It passes all the previous use cases, and some other more. Here's a reversed breadth first test:

   it('groupoid reverse breadth first for nested objects', () => {
        const target = {
            something: {
                matching: {
                    key: 'value3'
                }
            },
            matching: {
                key: 'value1'
            },
            matchingToo: {
                key: 'value2'
            },
            deep: {
                object: {
                    matching: {
                        key: 'value4'
                    },
                    matchingToo: {
                        key: 'value5'
                    }
                }
            }
        }

        let found = f.groupoid(
            (acc, val, key, path) =>
                key.indexOf('matching') >= 0
                ? acc.concat({ [key]: val, path }) : acc
        )(target, [], true, -1)

        expect(found).to.deep.equal([{
            matchingToo: { key: 'value2' },
            path: []
        }, {
            matching: { key: 'value1' },
            path: []
        }, {
            matchingToo: { key: 'value5' },
            path: [ 'deep', 'object' ]
        }, {
            matching: { key: 'value4' },
            path: [ 'deep', 'object' ]
        }, {
            matching: { key: 'value3' },
            path: [ 'something' ]
        }])
    })

And here is a proof of concept of a string map made with a groupoid:

    it('groupoid changing values in place, like a map', () => {
        let target = {
            key: 'root',
            items: [{
                key: 'x',
                items: [{
                    key: 'y',
                    items: [{
                        key: 'z',
                        extra: 'blah'
                    }, {
                        key: 's'
                    }]
                }]
            }]
        }

        const fixArrayKeys = k => isNaN(parseInt(k)) ? k : `[${k}]`
        const fixPath = _.flow(_.map(fixArrayKeys), _.join('.'), x => x.replace(/\.\[/g, '['))
        const mapStrings = (fn, obj) => f.groupoid(
            (o, v, k, path) => {
                if (!_.isString(v)) return o
                let loPath = fixPath(path.concat(k))
                return _.has(loPath, o) ? _.set(loPath, fn(v), o) : o
            }
        )(obj, obj)

        const result = mapStrings(x => x.toUpperCase(), target)

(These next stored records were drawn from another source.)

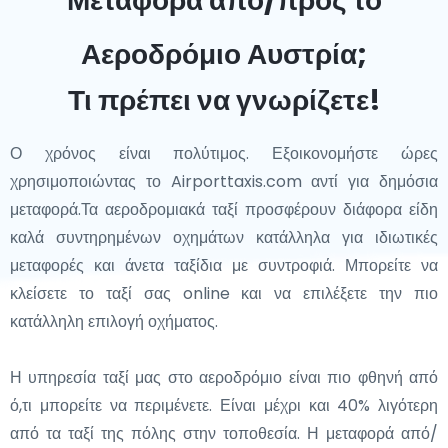
Μεταφορά από/προς το
επισκεφθείτε το Φρούριο Hohensalzburg και απολαύστε
το εντυπωσιακό Κάστρο της Μπρατισλάβα. Η Λιντς, που
την ευχάριστη ατμόσφαιρα που εμπνεύστηκε αμέτρητους
βρίσκεται κατά μήκος του ποταμού Δούναβη, γιορτάζεται για
Αεροδρόμιο Αυστρία;
συνθέτες.
τη δυναμική τέχνη της και το Κέντρο Ars Electronica.
Τι πρέπει να γνωρίζετε!
Η Αυστρία είναι μια χώρα γεμάτη εκπλήξεις, προσφέροντας
Κάθε μία από αυτές τις γειτονικές πόλεις συμβάλλει στον
τα πάντα από μουσεία παγκόσμιας κλάσης και ζωντανές
πλούσιο ιστορικό και πολιτιστικό αργαλειό της Κεντρικής
Ο χρόνος είναι πολύτιμος. Εξοικονομήστε ώρες
πόλεις μέχρι ήρεμη υπαίθρο και μαγευτικές αλπικές θέατρες.
Ευρώπης. Είτε εξερευνάτε τα θερμά λουτρά της
χρησιμοποιώντας το Airporttaxis.com αντί για δημόσια
Είτε απολαμβάνετε Wiener Schnitzel, απολαμβάνετε ένα
Βουδαπέστης είτε περιπλανιέστε στους δρόμους της
μεταφορά.Τα αεροδρομιακά ταξί προσφέρουν διάφορα είδη
κονσέρτο στη Βιέννη, είτε εξερευνάτε γοητευτικά χωριά, η
Μπρατισλάβα, αυτές οι πόλεις προσφέρουν ποικίλες και
καλά συντηρημένων οχημάτων κατάλληλα για ιδιωτικές
Αυστρία εγγυάται μια αξέχαστη εμπειρία.
εμπλουτιστικές εμπειρίες μόλις λίγα χιλιόμετρα μακριά από
μεταφορές και άνετα ταξίδια με συντροφιά. Μπορείτε να
την Αυστρία.
κλείσετε το ταξί σας online και να επιλέξετε την πιο
κατάλληλη επιλογή οχήματος.
Η υπηρεσία ταξί μας στο αεροδρόμιο είναι πιο φθηνή από
ό,τι μπορείτε να περιμένετε. Είναι μέχρι και 40% λιγότερη
από τα ταξί της πόλης στην τοποθεσία. Η μεταφορά από/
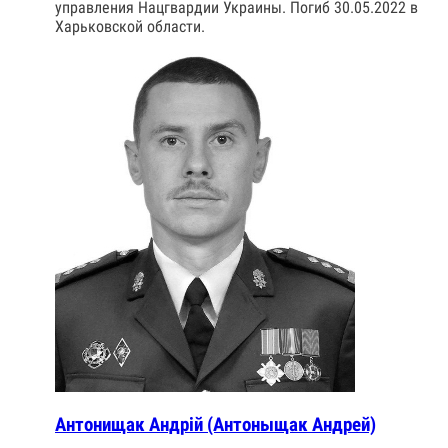
управления Нацгвардии Украины. Погиб 30.05.2022 в
Харьковской области.
Антонищак Андрій (Антоныщак Андрей)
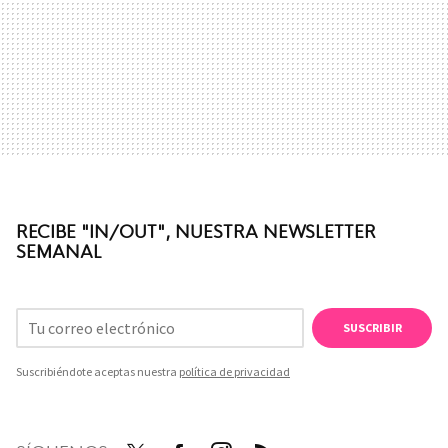
RECIBE "IN/OUT", NUESTRA NEWSLETTER
SEMANAL
SUSCRIBIR
Suscribiéndote aceptas nuestra
política de privacidad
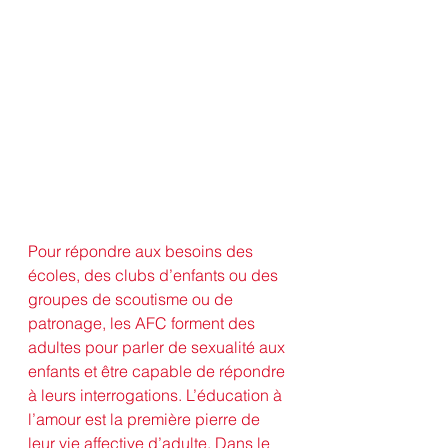
Pour répondre aux besoins des 
écoles, des clubs d’enfants ou des 
groupes de scoutisme ou de 
patronage, les AFC forment des 
adultes pour parler de sexualité aux 
enfants et être capable de répondre 
à leurs interrogations. L’éducation à 
l’amour est la première pierre de 
leur vie affective d’adulte. Dans le 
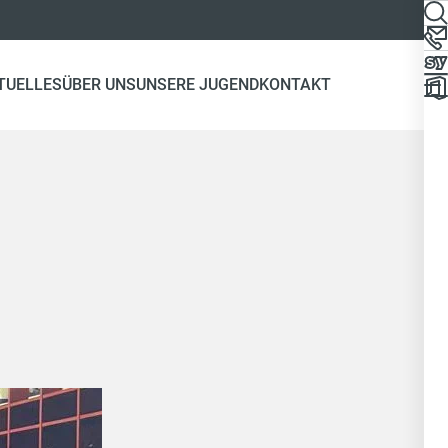
TUELLES
ÜBER UNS
UNSERE JUGEND
KONTAKT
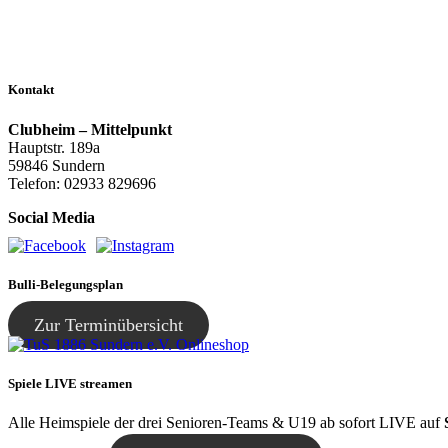
Kontakt
Clubheim – Mittelpunkt
Hauptstr. 189a
59846 Sundern
Telefon: 02933 829696
Social Media
Bulli-Belegungsplan
Zur Terminübersicht
Spiele LIVE streamen
Alle Heimspiele der drei Senioren-Teams & U19 ab sofort LIVE auf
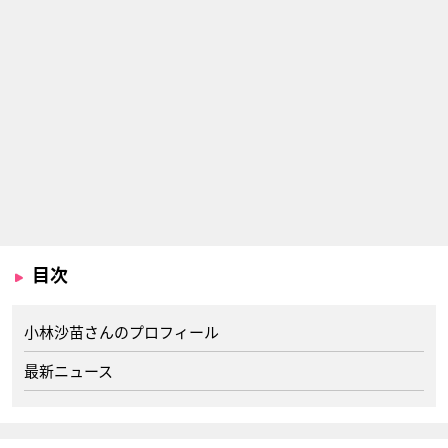
目次
小林沙苗さんのプロフィール
最新ニュース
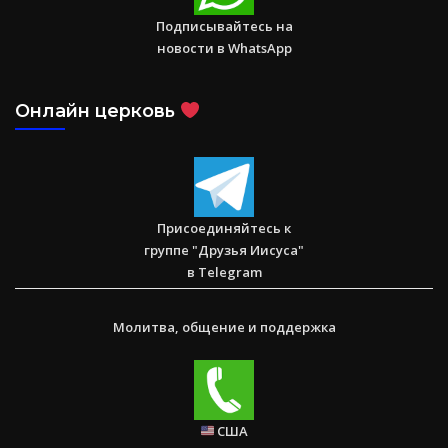
Подписывайтесь на
новости в WhatsApp
Онлайн церковь
Спасаем. Восстанавливаем. Обучаем. Помогите нам
достичь цели в $10 000
Присоединяйтесь к
группе "Друзья Иисуса"
в Telegram
Молитва, общение и поддержка
США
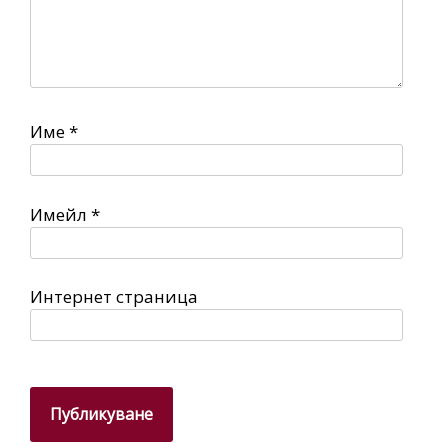
Име
*
Имейл
*
Интернет страница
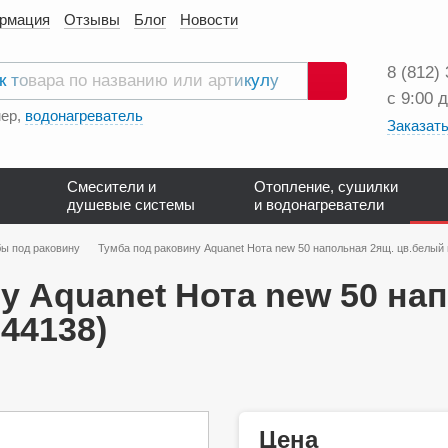
ормация
Отзывы
Блог
Новости
8 (812)
с 9:00 
Поиск
ер,
водонагреватель
Заказать
Смесители и
Отопление, сушилки
душевые системы
и водонагреватели
ы под раковину
Тумба под раковину Aquanet Нота new 50 напольная 2ящ. цв.белый 
у Aquanet Нота new 50 на
44138)
Цена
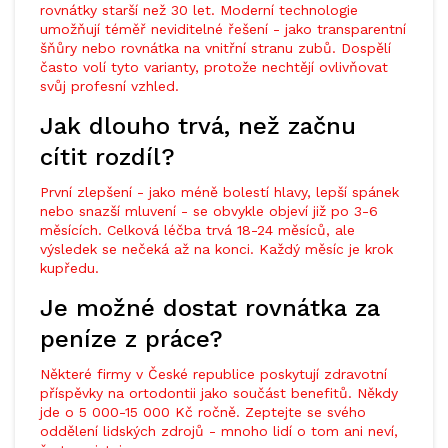
rovnátky starší než 30 let. Moderní technologie
umožňují téměř neviditelné řešení - jako transparentní
šňůry nebo rovnátka na vnitřní stranu zubů. Dospělí
často volí tyto varianty, protože nechtějí ovlivňovat
svůj profesní vzhled.
Jak dlouho trvá, než začnu
cítit rozdíl?
První zlepšení - jako méně bolestí hlavy, lepší spánek
nebo snazší mluvení - se obvykle objeví již po 3-6
měsících. Celková léčba trvá 18-24 měsíců, ale
výsledek se nečeká až na konci. Každý měsíc je krok
kupředu.
Je možné dostat rovnátka za
peníze z práce?
Některé firmy v České republice poskytují zdravotní
příspěvky na ortodontii jako součást benefitů. Někdy
jde o 5 000-15 000 Kč ročně. Zeptejte se svého
oddělení lidských zdrojů - mnoho lidí o tom ani neví,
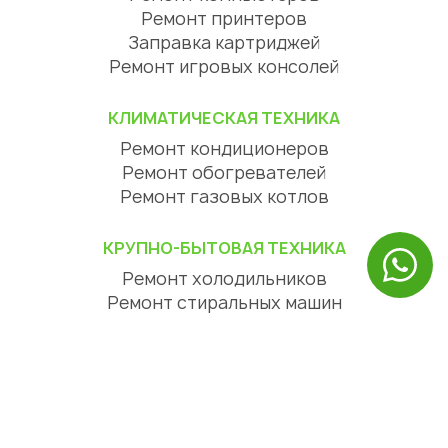
Ремонт принтеров
Заправка картриджей
Ремонт игровых консолей
КЛИМАТИЧЕСКАЯ ТЕХНИКА
Ремонт кондиционеров
Ремонт обогревателей
Ремонт газовых котлов
КРУПНО-БЫТОВАЯ ТЕХНИКА
Ремонт холодильников
Ремонт стиральных машин
Ремонт посудомоечных машин
Ремонт сушильных машин
Ремонт варочных панелей
Ремонт духовых шкафов
Ремонт вытяжек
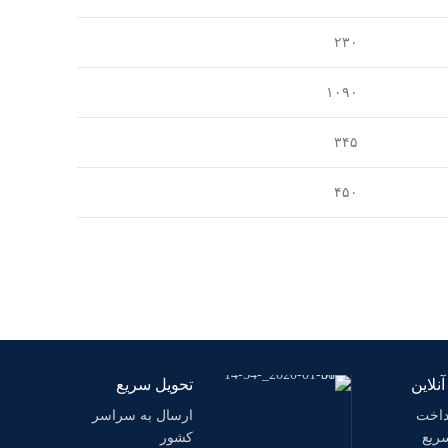
۲۳۰
۱۰۹۰
۳۴۵
۴۵۰
نلاین
تحویل سریع
داخت
ارسال به سراسر
سریع
کشور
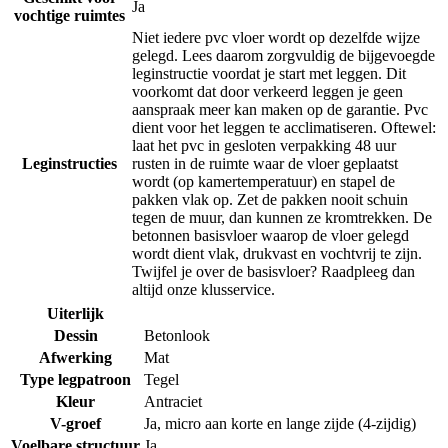
Ja
vochtige ruimtes
Niet iedere pvc vloer wordt op dezelfde wijze
gelegd. Lees daarom zorgvuldig de bijgevoegde
leginstructie voordat je start met leggen. Dit
voorkomt dat door verkeerd leggen je geen
aanspraak meer kan maken op de garantie. Pvc
dient voor het leggen te acclimatiseren. Oftewel:
laat het pvc in gesloten verpakking 48 uur
Leginstructies
rusten in de ruimte waar de vloer geplaatst
wordt (op kamertemperatuur) en stapel de
pakken vlak op. Zet de pakken nooit schuin
tegen de muur, dan kunnen ze kromtrekken. De
betonnen basisvloer waarop de vloer gelegd
wordt dient vlak, drukvast en vochtvrij te zijn.
Twijfel je over de basisvloer? Raadpleeg dan
altijd onze klusservice.
Uiterlijk
Dessin
Betonlook
Afwerking
Mat
Type legpatroon
Tegel
Kleur
Antraciet
V-groef
Ja, micro aan korte en lange zijde (4-zijdig)
Voelbare structuur
Ja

        expect(result).to.deep.equal({
            key: 'ROOT',
            items: [{
                key: 'X',
                items: [{
                    key: 'Y',
                    items: [{
                        key: 'Z',
                        extra: 'BLAH'
                    }, {
                        key: 'S'
                    }]
                }]
            }]
        })
    })

Full tests: https://github.com/smartprocure/futil-js/pull/63

sadasant on 18 Mar 2017

i'm interested in seeing a PR for this

buzzdecafe on 20 Mar 2017

❤1 👍1

Hi! I can do it (probably starting in 12 hours), however I was wondering if we could get feedback on the ideas, specially on the approach. For example, on what's exposed: groupoid( ...functions )( targetObject, accumulator, /* breadth, orientation */), would it be better differently?, perhaps something else could also be better?

sadasant on 20 Mar 2017

(thanks for the interest 😍)

sadasant on 20 Mar 2017

we have almost no variadic functions. So the first thing I would recommend is taking a list (or stream?) of functions rather than a variable number of arguments:

export const groupoid = ([funs]) => 
//...

we also have no functions with optional params, so you may want to consider that:

export const groupoid = (...funs) => function G (
    // REQUIRED
    field, // input n-dimensional field
    // Optional parameters
    acc = [], // accumulator
    breadth, // breadth first is falsy by default
    orientation = 1, // > 0 by default, goes bottom to top if < 0 // TODO: Expose a groupoidRight to make this easier
    path = [] // only used for recursion purposes, to expose the parent keys of the current key value pair
)

One possibility would be to expose e.g. bfs and dfs as separate functions derived from this one, and maybe not have groupoid on the public API at all?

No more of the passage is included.